In more recent films, Weirdos were separated from their Simpleton counterparts: the long-haired Euro-guy who watches the girls’ volleyball game in Slumber Party Massacre III (named in the freakin’ credits as ‘Weirdo’!) doesn’t speak at all and apparently only shows up to return a lost diary. But still dies.

A decade later, Natasha Gregson Wagner mistrusted society’s stereotypes and fled from a stammering gas pump jockey who she believed was trying to attack her, only to learn the hard way that he was only attempting to warn her about Urban Legend concerning the axe-toting loon hiding in the back of her car!

In Simon Says (2006), professional weirdo Crispin Glover plays identical twins Simon and Stanley, one of whom is evil and the other partially retarded. Or are they the same person playing both parts? Stanley (the simple half), is coded as a post-Forrest Gump halfwit that everybody laughs at.

Fortunately, post-modern self-awareness finally twisted the trope on its head for the farce Tucker and Dale vs. Evil, where the gag was switched and the tubby, starey, rednecks turned out to be the heroes.

Conclusions: On a positive note, it’s good that the ill-conceived notions of mentally challenged people have faded away to some degree over the years. While doubtlessly the likes of Mr Sykes, Otto, Matthew and Casey generated and laughs and general suspicion from a generation brought up to believe that murderers looked more like Sloth from The Goonies than they did Ted Bundy, the fact that it quickly became clear that such characters were never really a danger (again, save for paranormal interference), the number of them on screen depleted and were replaced by regular looking weirdigans.

So, if you find yourself and your friends stalked by a loon, perhaps take heed of the ramblings of the local madman, he may well have insight that you don’t. But don’t be mean to them, that’s a one-way, non-refundable ticket to the boneyard.

6 comments

  • would the creepy ex-convict from Hide and Go Shriek count as one?

  • The one who lived in the store or the “other one”?

  • Always wondered about the weird, spacey and silent window washer guy from the original Texas Chainsaw Massacre. What was up with him? Another Leatherface relative or ally or something?

  • oh, sorry, the one who lived in the store. I think he’s more of a weirdo than a simpleton, though.

  • A great look at the beginning and decline of these characters. Just saw Urban Legend last week actually.

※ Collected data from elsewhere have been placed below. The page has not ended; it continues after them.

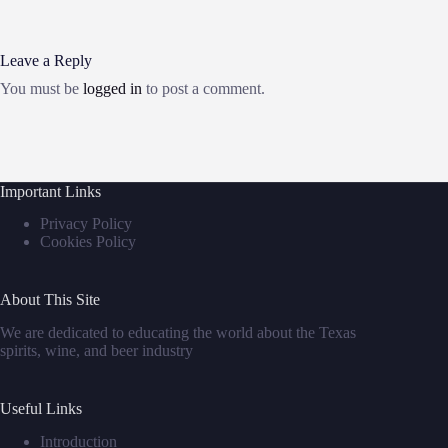
Leave a Reply
You must be
logged in
to post a comment.
Important Links
Privacy Policy
Cookies Policy
About This Site
We are dedicated to educating the world about the Texas
spirits, wine, and beer industry
Useful Links
Introduction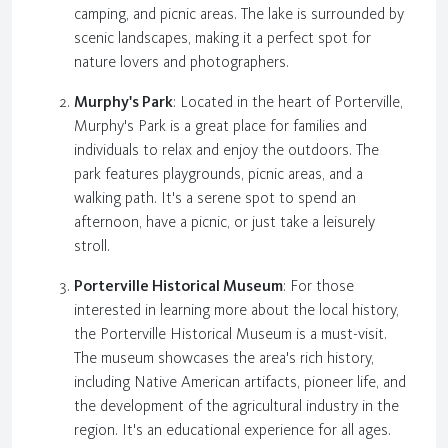
camping, and picnic areas. The lake is surrounded by
scenic landscapes, making it a perfect spot for
nature lovers and photographers.
Murphy's Park
: Located in the heart of Porterville,
Murphy's Park is a great place for families and
individuals to relax and enjoy the outdoors. The
park features playgrounds, picnic areas, and a
walking path. It's a serene spot to spend an
afternoon, have a picnic, or just take a leisurely
stroll.
Porterville Historical Museum
: For those
interested in learning more about the local history,
the Porterville Historical Museum is a must-visit.
The museum showcases the area's rich history,
including Native American artifacts, pioneer life, and
the development of the agricultural industry in the
region. It's an educational experience for all ages.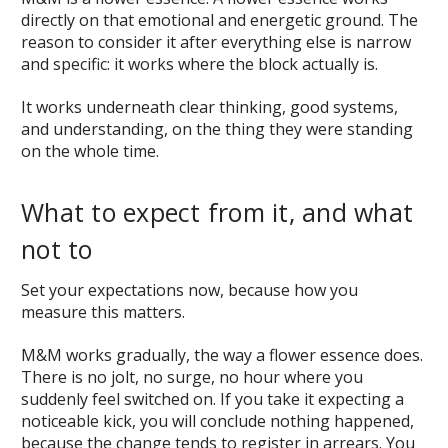
directly on that emotional and energetic ground. The
reason to consider it after everything else is narrow
and specific: it works where the block actually is.
It works underneath clear thinking, good systems,
and understanding, on the thing they were standing
on the whole time.
What to expect from it, and what
not to
Set your expectations now, because how you
measure this matters.
M&M works gradually, the way a flower essence does.
There is no jolt, no surge, no hour where you
suddenly feel switched on. If you take it expecting a
noticeable kick, you will conclude nothing happened,
because the change tends to register in arrears. You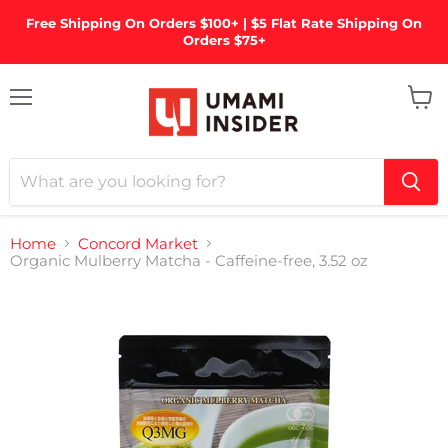
Free Shipping On Orders $100+ | $5 Flat Rate Shipping On
Orders $75+
Menu
View
cart
Home
Concord Market
Organic Mulberry Matcha - Caffeine-free, 3.52 oz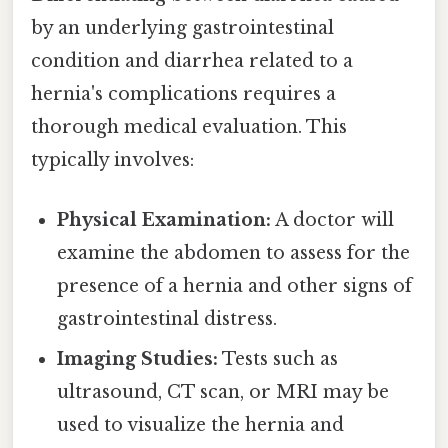
by an underlying gastrointestinal
condition and diarrhea related to a
hernia's complications requires a
thorough medical evaluation. This
typically involves:
Physical Examination:
A doctor will
examine the abdomen to assess for the
presence of a hernia and other signs of
gastrointestinal distress.
Imaging Studies:
Tests such as
ultrasound, CT scan, or MRI may be
used to visualize the hernia and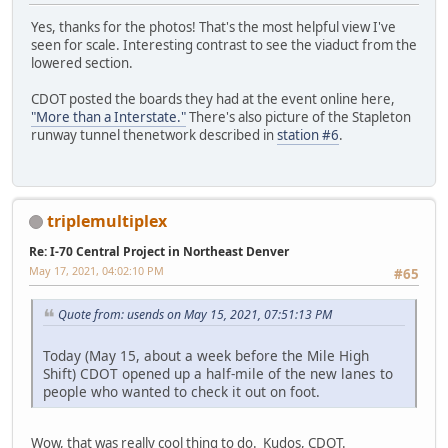
Yes, thanks for the photos! That's the most helpful view I've
seen for scale. Interesting contrast to see the viaduct from the
lowered section.
CDOT posted the boards they had at the event online here,
"More than a Interstate."
There's also picture of the Stapleton
runway tunnel thenetwork described in
station #6
.
triplemultiplex
Re: I-70 Central Project in Northeast Denver
May 17, 2021, 04:02:10 PM
#65
Quote from: usends on May 15, 2021, 07:51:13 PM
Today (May 15, about a week before the Mile High
Shift) CDOT opened up a half-mile of the new lanes to
people who wanted to check it out on foot.
Wow, that was really cool thing to do. Kudos, CDOT.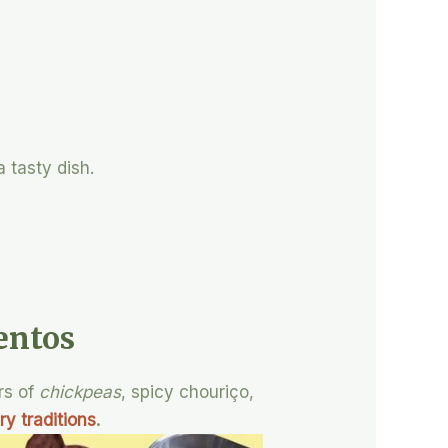
 tasty dish.
entos
rs of
chickpeas
, spicy chouriço,
ry traditions
.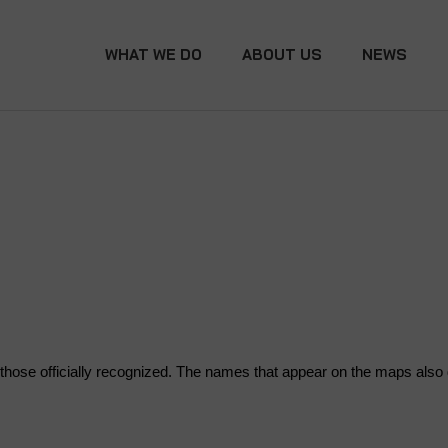
WHAT WE DO
ABOUT US
NEWS
hose officially recognized. The names that appear on the maps also do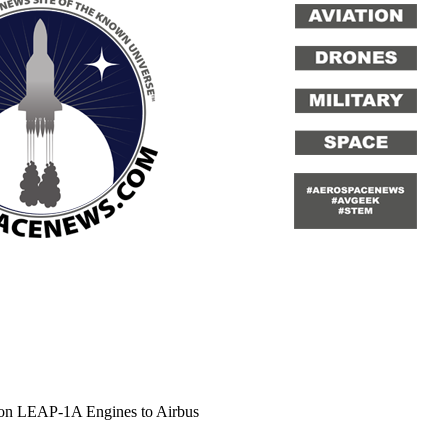
tion LEAP-1A Engines to Airbus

    Lord Crayak, that’s a good question. I’ve wondered about that guy too.

  • The otherwise mediocre to bad Sorority Party Massacre had a vaguely amusing twist (so, spoilers) when it turned out that the “suspicious weirdo caretaker” was merely a con artist who was only pretending to be handicapped so that he could steal from the people who pity hired him (Paraphrased: “She made me sleep in the barn, like a fucking serf”).